The words were out of his mouth before he could stop himself. He bit off a silent curse and abruptly stood, tossing the last few blades aside.
“Would you?” Dora looked him up and down. “And what exactly would a man like you know about land and cattle ranching?”
He froze, his gaze locked on hers. He’d gotten carried away, and the slip would cost him. Dora Fitzpatrick was no simpleton.
“Just what is your history, Mr.
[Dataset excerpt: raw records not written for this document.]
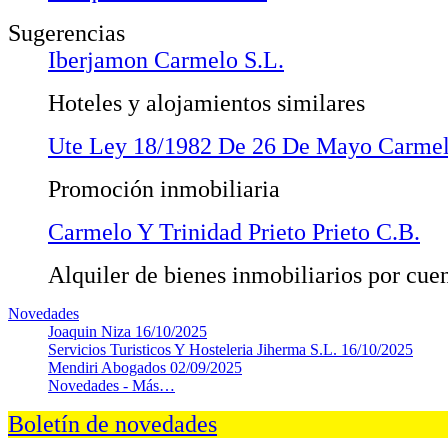
Sugerencias
Iberjamon Carmelo S.L.
Hoteles y alojamientos similares
Ute Ley 18/1982 De 26 De Mayo Carmel
Promoción inmobiliaria
Carmelo Y Trinidad Prieto Prieto C.B.
Alquiler de bienes inmobiliarios por cue
Novedades
Joaquin Niza
16/10/2025
Servicios Turisticos Y Hosteleria Jiherma S.L.
16/10/2025
Mendiri Abogados
02/09/2025
Novedades -
Más…
Boletín de novedades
Wellesley? No one seems to know.”
Which was exactly how he wanted it.
“Mr. Wellesley?” She looked at him strangely. Her gray eyes had gone soft, all tenderness and concern. He couldn’t remember the last time a woman had looked at him like that.
“I, uh…”
“Were you a rancher before you went into…um, gambling?”
He looked out over the rolling green pastures flecked with spring columbine and purple sage, and thought for a fleeting moment about the man he’d once been. Dora watched him closely, and he had the uncomfortable feeling she saw right through him.
“No,” she said crisply, though the canny look in her eyes contradicted her verdict. “I didn’t think so.”
He forced a smile and slipped easily into the pretense that had become as comfortable as a pair of old boots. She was not going to turn this around on him. He circled back to his original statement. “Trust me, you’re afraid.”
She looked at him, and for a heartbeat he saw in her eyes that he was right. An uncomfortable feeling gripped him. He sucked in a breath, sharp with the scents of cattle and sage and the barest hint of lilac. He hadn’t noticed before today that she wore perfume.
“You don’t know me,” she said.
“No, I don’t.” He thought about the life he’d had, rich and full of promise, before the unthinkable had happened eighteen months ago. What would he have thought of Dora Fitzpatrick then? “I don’t,” he said, “but I’d like to.”